Desde la década de 1980 se ha descrito un nuevo síndrome clínico en la práctica de la salud ocupacional y ambiental caracterizado por la aparición de diversos síntomas tras la exposición a bajos niveles de químicos artificiales, aunque hasta el momento carece de una definición ampliamente aceptada. El trastorno puede desarrollarse en personas que han experimentado un solo episodio o episodios recurrentes de una lesión química, como envenenamiento por solventes o pesticidas. Posteriormente, muchos tipos de contaminantes ambientales en el aire, los alimentos o el agua pueden provocar una amplia gama de síntomas en dosis inferiores a las que producen reacciones tóxicas en otros.

Aunque es posible que no haya un deterioro medible de órganos específicos, las quejas se asocian con disfunción y discapacidad.

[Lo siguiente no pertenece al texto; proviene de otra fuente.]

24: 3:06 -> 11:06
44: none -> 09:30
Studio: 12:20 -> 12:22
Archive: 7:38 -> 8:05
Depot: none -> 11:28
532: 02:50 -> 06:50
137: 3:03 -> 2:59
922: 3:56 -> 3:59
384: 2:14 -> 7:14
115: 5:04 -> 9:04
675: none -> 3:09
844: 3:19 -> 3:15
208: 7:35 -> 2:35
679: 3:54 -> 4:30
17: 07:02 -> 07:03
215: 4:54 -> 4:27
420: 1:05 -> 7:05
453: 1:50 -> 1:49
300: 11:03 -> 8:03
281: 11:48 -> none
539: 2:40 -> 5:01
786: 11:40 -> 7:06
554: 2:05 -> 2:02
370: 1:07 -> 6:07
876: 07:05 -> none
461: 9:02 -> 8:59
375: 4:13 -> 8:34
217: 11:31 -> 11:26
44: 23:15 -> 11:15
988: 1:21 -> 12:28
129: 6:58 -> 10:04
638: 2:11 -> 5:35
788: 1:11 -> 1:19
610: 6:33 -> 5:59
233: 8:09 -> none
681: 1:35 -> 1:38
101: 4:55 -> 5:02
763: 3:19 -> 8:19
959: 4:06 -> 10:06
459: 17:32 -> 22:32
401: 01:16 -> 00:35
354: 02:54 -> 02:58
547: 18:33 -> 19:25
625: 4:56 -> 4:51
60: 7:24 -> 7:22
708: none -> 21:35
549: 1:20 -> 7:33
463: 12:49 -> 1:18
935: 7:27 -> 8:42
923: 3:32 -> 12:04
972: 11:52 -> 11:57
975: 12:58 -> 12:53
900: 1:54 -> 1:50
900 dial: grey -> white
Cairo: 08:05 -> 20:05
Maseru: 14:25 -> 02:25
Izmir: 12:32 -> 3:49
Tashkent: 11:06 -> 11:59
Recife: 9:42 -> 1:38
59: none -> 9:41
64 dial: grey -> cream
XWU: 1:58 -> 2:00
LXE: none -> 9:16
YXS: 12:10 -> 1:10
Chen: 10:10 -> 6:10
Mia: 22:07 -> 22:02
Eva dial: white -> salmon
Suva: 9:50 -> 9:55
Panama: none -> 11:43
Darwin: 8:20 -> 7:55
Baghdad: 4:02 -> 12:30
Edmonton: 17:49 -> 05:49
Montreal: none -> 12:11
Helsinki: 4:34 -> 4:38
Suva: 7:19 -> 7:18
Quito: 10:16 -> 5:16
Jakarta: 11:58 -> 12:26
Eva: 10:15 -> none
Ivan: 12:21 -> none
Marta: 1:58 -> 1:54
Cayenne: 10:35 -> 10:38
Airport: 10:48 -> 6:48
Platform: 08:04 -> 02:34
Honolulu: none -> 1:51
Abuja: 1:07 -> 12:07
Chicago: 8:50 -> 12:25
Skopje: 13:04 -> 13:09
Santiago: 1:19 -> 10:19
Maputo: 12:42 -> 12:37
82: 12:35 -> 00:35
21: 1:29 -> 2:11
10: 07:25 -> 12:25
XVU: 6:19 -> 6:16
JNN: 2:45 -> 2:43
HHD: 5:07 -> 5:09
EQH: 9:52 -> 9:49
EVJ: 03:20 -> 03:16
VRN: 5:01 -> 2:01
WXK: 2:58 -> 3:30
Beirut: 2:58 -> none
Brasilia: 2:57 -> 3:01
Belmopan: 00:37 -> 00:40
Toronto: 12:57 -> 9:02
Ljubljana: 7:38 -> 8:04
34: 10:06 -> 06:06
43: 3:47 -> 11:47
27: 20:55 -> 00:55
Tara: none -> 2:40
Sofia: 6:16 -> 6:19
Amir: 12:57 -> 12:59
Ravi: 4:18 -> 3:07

Si bien las reacciones idiosincrásicas a los productos químicos probablemente no sean un fenómeno nuevo, se cree que las sensibilidades químicas múltiples (MCS, por sus siglas en inglés), como se denomina ahora con más frecuencia al síndrome, están llamando la atención de los médicos por parte de los pacientes con mucha más frecuencia que en el pasado. . Este síndrome es lo suficientemente frecuente como para haber generado una controversia pública sustancial sobre quién debe tratar a los pacientes que padecen el trastorno y quién debe pagar el tratamiento, pero la investigación aún tiene que dilucidar muchas cuestiones científicas relevantes para el problema, como su causa, patogenia, tratamiento y prevención. A pesar de esto, la MCS claramente ocurre y causa una morbilidad significativa en la fuerza laboral y la población en general. Es propósito de este artículo dilucidar lo que se sabe sobre ella en este momento con la esperanza de potenciar su reconocimiento y manejo ante la incertidumbre.

Definición y Diagnóstico

Aunque no existe un consenso general sobre una definición de MCS, ciertas características permiten que se diferencie de otras entidades bien caracterizadas. Estos incluyen lo siguiente:

  • Los síntomas generalmente ocurren después de un incidente ocupacional o ambiental definitivamente caracterizable, como la inhalación de gases o vapores nocivos u otra exposición tóxica. Este evento "iniciador" puede ser un episodio único, como una exposición a un pesticida en aerosol, o uno recurrente, como una sobreexposición frecuente a solventes. A menudo, los efectos del evento o eventos aparentemente precipitantes son leves y pueden fusionarse sin una demarcación clara en el síndrome que sigue.
  • Los síntomas agudos similares a los de la exposición anterior comienzan a ocurrir después de la reexposición a niveles más bajos de diversos materiales, como derivados del petróleo, perfumes y otros productos comunes para el trabajo y el hogar.
  • Los síntomas son atribuibles a múltiples sistemas de órganos. Las quejas del sistema nervioso central, como fatiga, confusión y dolor de cabeza, ocurren en casi todos los casos. Los síntomas respiratorios superiores e inferiores, cardíacos, dérmicos, gastrointestinales y musculoesqueléticos son comunes.
  • En general, es el caso de que agentes muy diversos pueden provocar los síntomas a niveles de exposición de órdenes de magnitud por debajo de los TLV o las pautas aceptadas.
  • Las quejas de sintomatología crónica, como fatiga, dificultades cognitivas, trastornos gastrointestinales y musculoesqueléticos son comunes. Estos síntomas persistentes pueden predominar sobre las reacciones a los productos químicos en algunos casos.
  • El deterioro objetivo de los órganos que explicaría el patrón o la intensidad de las molestias suele estar ausente. Los pacientes examinados durante reacciones agudas pueden hiperventilar o demostrar otras manifestaciones de exceso de actividad del sistema nervioso simpático.
  • Ningún diagnóstico mejor establecido explica fácilmente el rango de respuestas o síntomas.

 

Si bien no todos los pacientes cumplen con precisión los criterios, se debe considerar cada punto en el diagnóstico de SQM. Cada uno sirve para descartar otros trastornos clínicos a los que puede parecerse el SQM, como el trastorno de somatización, la sensibilización a antígenos ambientales (como en el asma ocupacional), las secuelas tardías de daño en los sistemas de órganos (p. ej., síndrome de disfunción reactiva de las vías respiratorias después de una inhalación tóxica) o un trastorno sistémico. enfermedad (por ejemplo, cáncer). Por otro lado, MCS no es un diagnóstico de exclusión y no se requieren pruebas exhaustivas en la mayoría de los casos. Si bien se producen muchas variaciones, se dice que el SQM tiene un carácter reconocible que facilita el diagnóstico tanto o más que los propios criterios específicos.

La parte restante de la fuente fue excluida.